TASK TO COMPLETE:
Find the line that contains "géolocalisation ou la"; please output it and each line after it, exactly as shown, up to the end of the entries below, skipping pictures.

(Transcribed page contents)
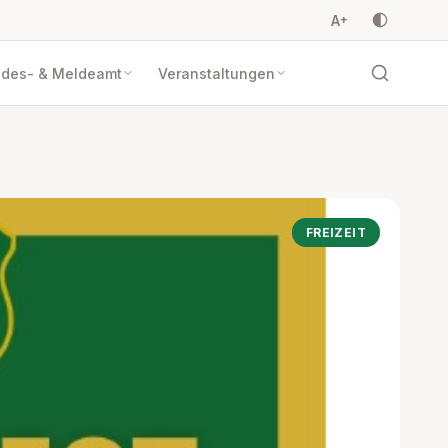
A
+
ndes- & Meldeamt
Veranstaltungen
FREIZEIT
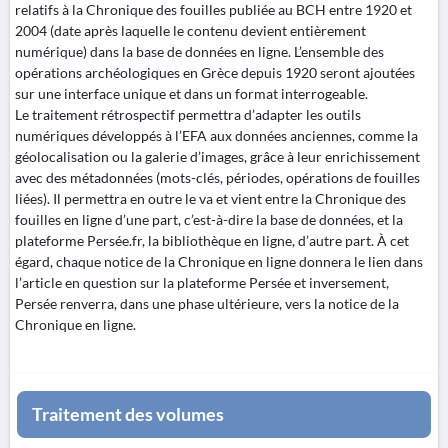
relatifs à la Chronique des fouilles publiée au BCH entre 1920 et
2004 (date après laquelle le contenu devient entièrement
numérique) dans la base de données en ligne. L’ensemble des
opérations archéologiques en Grèce depuis 1920 seront ajoutées
sur une interface unique et dans un format interrogeable.
Le traitement rétrospectif permettra d’adapter les outils
numériques développés à l’EFA aux données anciennes, comme la
géolocalisation ou la galerie d’images, grâce à leur enrichissement
avec des métadonnées (mots-clés, périodes, opérations de fouilles
liées). Il permettra en outre le va et vient entre la Chronique des
fouilles en ligne d’une part, c’est-à-dire la base de données, et la
plateforme Persée.fr, la bibliothèque en ligne, d’autre part. À cet
égard, chaque notice de la Chronique en ligne donnera le lien dans
l’article en question sur la plateforme Persée et inversement,
Persée renverra, dans une phase ultérieure, vers la notice de la
Chronique en ligne.
Traitement des volumes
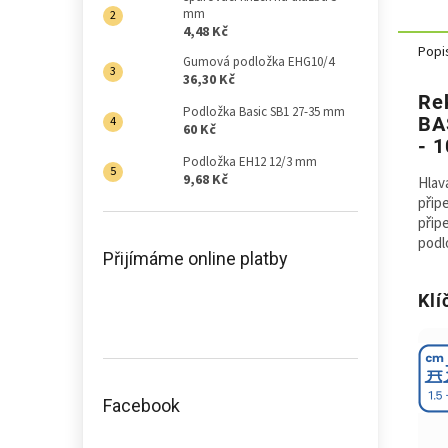
mm
4,48 Kč
Popi
Gumová podložka EHG10/4
36,30 Kč
Re
Podložka Basic SB1 27-35 mm
BA
60 Kč
- 
Podložka EH12 12/3 mm
9,68 Kč
Hlav
přip
přip
podl
Přijímáme online platby
Klí
Facebook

PROBLEM SOLUTION:
géolocalisation ou la galerie d’images, grâce à leur enrichissement
avec des métadonnées (mots-clés, périodes, opérations de fouilles
liées). Il permettra en outre le va et vient entre la Chronique des
fouilles en ligne d’une part, c’est-à-dire la base de données, et la
plateforme Persée.fr, la bibliothèque en ligne, d’autre part. À cet
égard, chaque notice de la Chronique en ligne donnera le lien dans
l’article en question sur la plateforme Persée et inversement,
Persée renverra, dans une phase ultérieure, vers la notice de la
Chronique en ligne.
Traitement des volumes
mm
4,48 Kč
Popi
Gumová podložka EHG10/4
36,30 Kč
Re
Podložka Basic SB1 27-35 mm
BA
60 Kč
- 
Podložka EH12 12/3 mm
9,68 Kč
Hlav
přip
přip
podl
Přijímáme online platby
Klí
Facebook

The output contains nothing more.